Actually, I only wrote it because the Standard asked me to, on Twitter, after I Tweeted about the subject. I obliged, partly because I thought what I had to say re ebooks helping dyslexics needed to be spread to counteract a lot of knee-jerk negativity, but also because I just like to be helpful. I don’t know if this is how letters pages now work, with staff actively soliciting contributions, but at least it was my own words. There’s a sense that people are satisfied Having Their Say all over the internet – Twitter, Facebook, comments boxes, forums – and the idea of writing such comments in an email to a newspaper now seems curiously redundant.

***

Today: to the NFT, or the BFI Southbank as it’s now rebranded, even though the actual screens are still called NFT1, NFT2 and so on. I pay my first visit to its Mediatheque, a wonderful drop-in area where one can book a session at a booth with headphones and watch a rare film or programme from the BFI’s archive. I choose a superb Angela Carter ‘Omnibus’ documentary from the early 90s, and a bit of  Inappropriate Behaviour, an intriguing 80s TV film by Andrew Davies, with Charlotte Coleman as a troubled lesbian horserider (of course). The BFI’s Mediatheque is absolutely free – no membership or deposit required.

Then: to the afternoon screening of Lawrence Of Belgravia, the full length documentary about the eccentric, surname-less frontman of the bands Felt, Denim and Go-Kart Mozart. Beautifully made, if rather sad. The central theme is his lack of commercial success and life on benefits in a council flat (when he’s not being evicted), despite decades of critical acclaim and endorsement by The Smiths, St Etienne, Belle & Sebastian, Pulp and so on. The film itself, however, has already done well: its three screenings at the London Film Festival have sold out, with a fourth added due to demand. The festival’s programmer introduces the film, and it turns out he’s a serious fan of Lawrence’s music. A woman in front of me confesses that she had no idea who Lawrence was, but saw the film in the festival brochure and was interested enough to buy a ticket.

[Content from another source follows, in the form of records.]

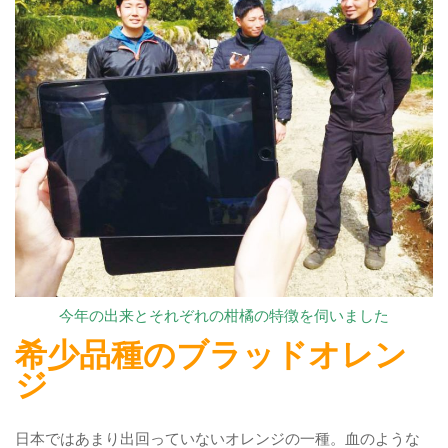
今年の出来とそれぞれの柑橘の特徴を伺いました
希少品種のブラッドオレン
ジ
日本ではあまり出回っていないオレンジの一種。血のような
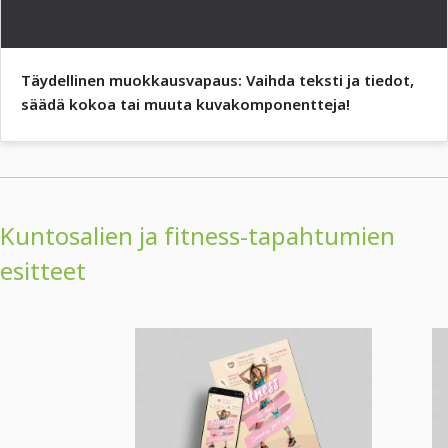
Täydellinen muokkausvapaus: Vaihda teksti ja tiedot,
säädä kokoa tai muuta kuvakomponentteja!
Kuntosalien ja fitness-tapahtumien
esitteet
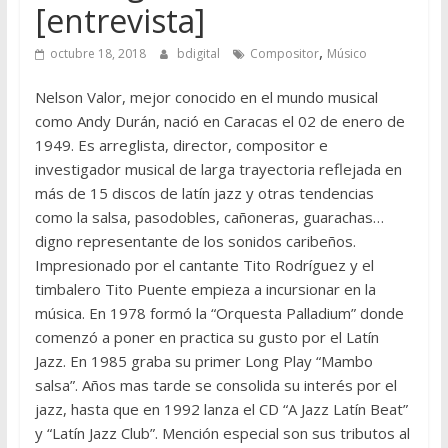
[entrevista]
,
octubre 18, 2018
bdigital
Compositor
Músico
Nelson Valor, mejor conocido en el mundo musical
como Andy Durán, nació en Caracas el 02 de enero de
1949. Es arreglista, director, compositor e
investigador musical de larga trayectoria reflejada en
más de 15 discos de latín jazz y otras tendencias
como la salsa, pasodobles, cañoneras, guarachas…
digno representante de los sonidos caribeños.
Impresionado por el cantante Tito Rodríguez y el
timbalero Tito Puente empieza a incursionar en la
música. En 1978 formó la “Orquesta Palladium” donde
comenzó a poner en practica su gusto por el Latín
Jazz. En 1985 graba su primer Long Play “Mambo
salsa”. Años mas tarde se consolida su interés por el
jazz, hasta que en 1992 lanza el CD “A Jazz Latín Beat”
y “Latín Jazz Club”. Mención especial son sus tributos al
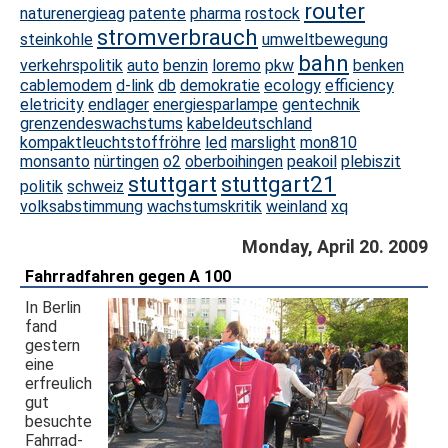
router
naturenergieag
patente
pharma
rostock
stromverbrauch
steinkohle
umweltbewegung
bahn
verkehrspolitik
auto
benzin
loremo
pkw
benken
cablemodem
d-link
db
demokratie
ecology
efficiency
eletricity
endlager
energiesparlampe
gentechnik
grenzendeswachstums
kabeldeutschland
kompaktleuchtstoffröhre
led
marslight
mon810
monsanto
nürtingen
o2
oberboihingen
peakoil
plebiszit
stuttgart
stuttgart21
politik
schweiz
volksabstimmung
wachstumskritik
weinland
xq
Monday, April 20. 2009
Fahrradfahren gegen A 100
In Berlin
fand
gestern
eine
erfreulich
gut
besuchte
Fahrrad-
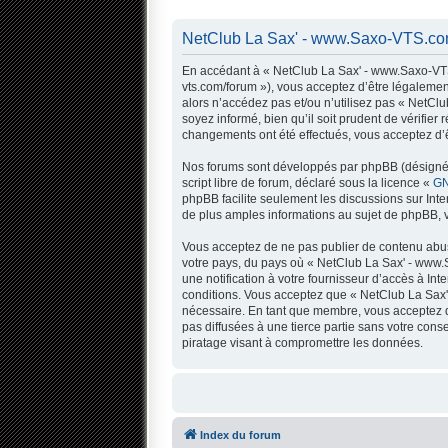
NetClub La Sax' - www.Saxo-VTS.com
En accédant à « NetClub La Sax' - www.Saxo-VTS.
vts.com/forum »), vous acceptez d’être légalemen
alors n’accédez pas et/ou n’utilisez pas « NetC
soyez informé, bien qu’il soit prudent de vérifi
changements ont été effectués, vous acceptez d’ê
Nos forums sont développés par phpBB (désigné ci
script libre de forum, déclaré sous la licence «
GN
phpBB facilite seulement les discussions sur In
de plus amples informations au sujet de phpBB, v
Vous acceptez de ne pas publier de contenu abusi
votre pays, du pays où « NetClub La Sax' - www.
une notification à votre fournisseur d’accès à I
conditions. Vous acceptez que « NetClub La Sax'
nécessaire. En tant que membre, vous acceptez q
pas diffusées à une tierce partie sans votre co
piratage visant à compromettre les données.
Index du forum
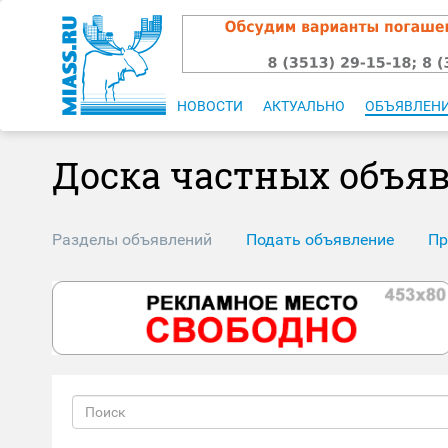
НОВОСТИ
АКТУАЛЬНО
ОБЪЯВЛЕН
Доска частных объя
Разделы объявлений
Подать объявление
Пр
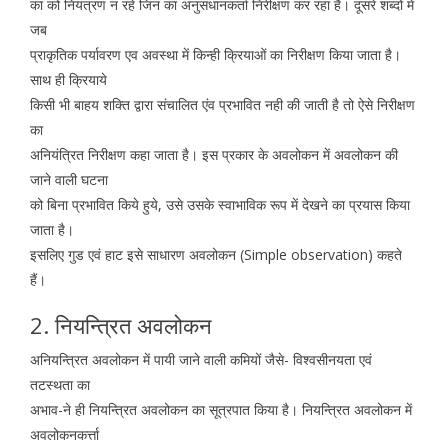
का को नियंत्रण न रहे जिन का अनुसंधानकर्ता निरीक्षण कर रहा है। दूसरे शब्दों में
जब
प्राकृतिक पर्यावरण एव अवस्था में किन्ही क्रियाओं का निरीक्षण किया जाता है।
साथ ही क्रियाये
किसी भी बाहय शक्ति द्वारा संचालित एंव प्रभावित नही की जाती है तो ऐसे निरीक्षण
का
अनियंत्रित निरीक्षण कहा जाता है। इस प्रकार के अवलोकन में अवलोकन की
जाने वाली घटना
को बिना प्रभावित किये हुये, उसे उसके स्वाभाविक रूप में देखने का प्रयास किया
जाता है।
इसलिए गुड एवं हाट इसे साधारण अवलोकन (Simple observation) कहते
हैं।
2. नियन्त्रित अवलोकन
अनियन्त्रित अवलोकन में पायी जाने वाली कमियों जैसे- विश्वसीनयता एवं
तटस्थता का
अभाव-ने ही नियन्त्रित अवलोकन का सूत्रपात किया है। नियन्त्रित अवलोकन में
अवलोकनकर्त्ता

It certainly has the Captain Scott factor – the British love a tale of failure (or of success tinged with sadness, eg Kenneth Williams), added, perhaps, to the Syd Barrett factor – the image of a crazy old cult rock icon moping around the shops.

As one of the interviewers in the film says, maybe the film will finally make Lawrence a proper star. Or at least get him off the dole.

I say hello to Bob Stanley (and tell him that my degree course is studying the St Etienne film Finisterre), Tim from Baxendale and Harvey Williams, who says he saw my brother playing in Roddy Frame’s band.

Lawrence still refuses to do the most obvious thing of these reunion-saturated times – reform the now much-revered Felt and perform all the old songs – even though it would make a lot of people happy and – surely – would finally enable him to make a living from his talent.  Still, I admire his defiance, and make a note to buy the new Go Kart Mozart album when it comes out. Jan 2012 apparently.

***

Evening – lecture on Oliver Twist at Birkbeck, followed by workshop on literary research – at UCL’s medical lecture hall, for some reason. Large painting of what looks like a Victorian vivisection class on the wall. Also: at one side of the blackboard is a working dentist’s chair.

Memo to self: always eat before a lecture. Rumbling stomachs take on an embarrassing level of amplification in a big room with only one person speaking. Particularly ironic during a talk on the little boy who asked for more.